__Your goal__: What you return must match, exactly, the lines running from the one containing "МЕГАРАСПРОДАЖА" to the end of the data, both included, and must contain no pictures.

__Records supplied__:
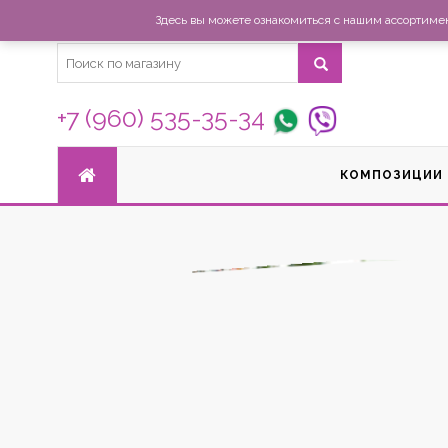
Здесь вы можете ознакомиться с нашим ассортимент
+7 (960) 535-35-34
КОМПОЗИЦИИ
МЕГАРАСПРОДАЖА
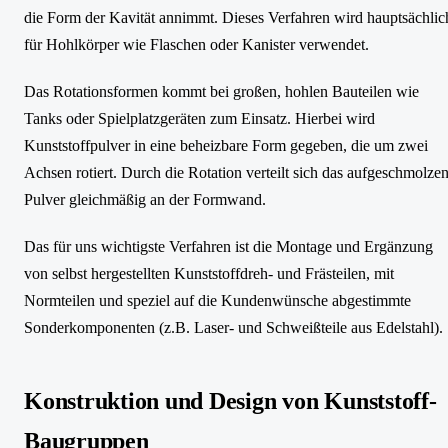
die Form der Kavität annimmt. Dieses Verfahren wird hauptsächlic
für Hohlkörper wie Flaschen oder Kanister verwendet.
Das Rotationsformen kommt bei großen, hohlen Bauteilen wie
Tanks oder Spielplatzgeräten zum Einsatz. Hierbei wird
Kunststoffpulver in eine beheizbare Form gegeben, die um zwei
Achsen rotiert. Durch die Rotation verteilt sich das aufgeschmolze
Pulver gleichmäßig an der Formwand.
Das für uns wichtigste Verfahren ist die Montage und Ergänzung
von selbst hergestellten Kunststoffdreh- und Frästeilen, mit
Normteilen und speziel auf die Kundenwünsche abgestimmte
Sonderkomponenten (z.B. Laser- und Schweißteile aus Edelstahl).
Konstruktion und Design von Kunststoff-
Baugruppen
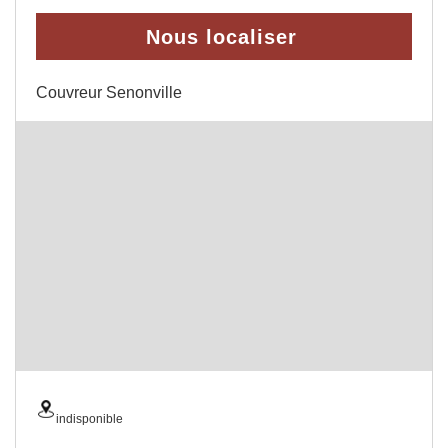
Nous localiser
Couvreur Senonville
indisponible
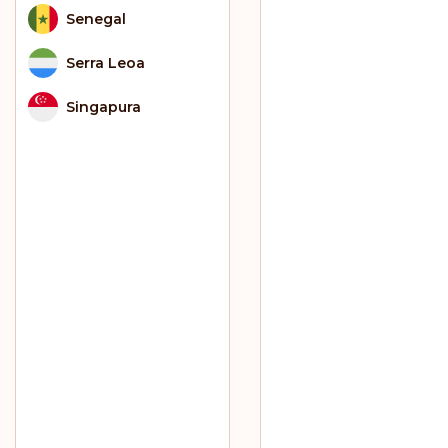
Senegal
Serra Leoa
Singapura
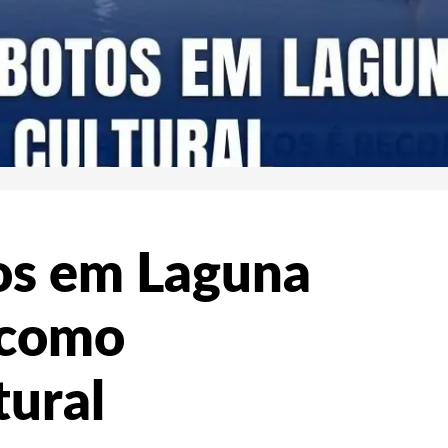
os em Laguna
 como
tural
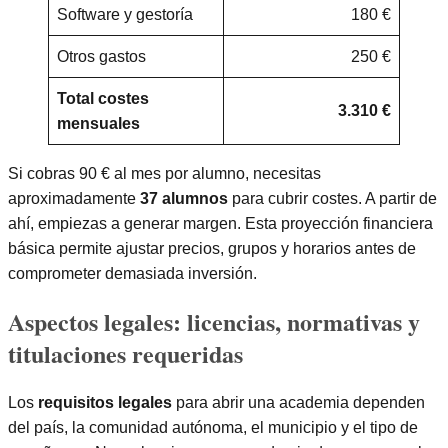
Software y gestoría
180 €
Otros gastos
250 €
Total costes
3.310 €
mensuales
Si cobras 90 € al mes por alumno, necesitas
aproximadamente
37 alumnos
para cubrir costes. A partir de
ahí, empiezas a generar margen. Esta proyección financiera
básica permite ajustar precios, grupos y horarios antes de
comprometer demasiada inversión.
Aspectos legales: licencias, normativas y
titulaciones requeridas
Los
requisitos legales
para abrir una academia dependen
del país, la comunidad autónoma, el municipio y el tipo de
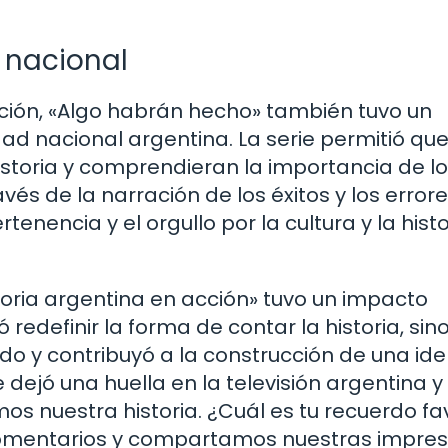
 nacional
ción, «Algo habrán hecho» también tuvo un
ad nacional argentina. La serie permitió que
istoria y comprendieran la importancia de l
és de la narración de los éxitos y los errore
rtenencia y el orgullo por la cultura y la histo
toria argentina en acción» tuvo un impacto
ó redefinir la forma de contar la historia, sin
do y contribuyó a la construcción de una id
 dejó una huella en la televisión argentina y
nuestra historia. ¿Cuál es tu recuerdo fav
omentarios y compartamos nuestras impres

__Written response__:
МЕГАРАСПРОДАЖА
die Form der Kavität annimmt. Dieses Verfahren wird hauptsächlic
für Hohlkörper wie Flaschen oder Kanister verwendet.
Das Rotationsformen kommt bei großen, hohlen Bauteilen wie
Tanks oder Spielplatzgeräten zum Einsatz. Hierbei wird
Kunststoffpulver in eine beheizbare Form gegeben, die um zwei
Achsen rotiert. Durch die Rotation verteilt sich das aufgeschmolze
Pulver gleichmäßig an der Formwand.
Das für uns wichtigste Verfahren ist die Montage und Ergänzung
von selbst hergestellten Kunststoffdreh- und Frästeilen, mit
Normteilen und speziel auf die Kundenwünsche abgestimmte
Sonderkomponenten (z.B. Laser- und Schweißteile aus Edelstahl).
Konstruktion und Design von Kunststoff-
Baugruppen
Nous localiser
Couvreur Senonville
indisponible
Senegal
Serra Leoa
Singapura
os em Laguna
 como
tural
Software y gestoría
180 €
Otros gastos
250 €
Total costes
3.310 €
mensuales
Si cobras 90 € al mes por alumno, necesitas
aproximadamente
37 alumnos
para cubrir costes. A partir de
ahí, empiezas a generar margen. Esta proyección financiera
básica permite ajustar precios, grupos y horarios antes de
comprometer demasiada inversión.
Aspectos legales: licencias, normativas y
titulaciones requeridas
Los
requisitos legales
para abrir una academia dependen
del país, la comunidad autónoma, el municipio y el tipo de
 nacional
ción, «Algo habrán hecho» también tuvo un
ad nacional argentina. La serie permitió que
istoria y comprendieran la importancia de l
és de la narración de los éxitos y los errore
rtenencia y el orgullo por la cultura y la histo
toria argentina en acción» tuvo un impacto
ó redefinir la forma de contar la historia, sin
do y contribuyó a la construcción de una id
 dejó una huella en la televisión argentina y
nuestra historia. ¿Cuál es tu recuerdo fav
omentarios y compartamos nuestras impres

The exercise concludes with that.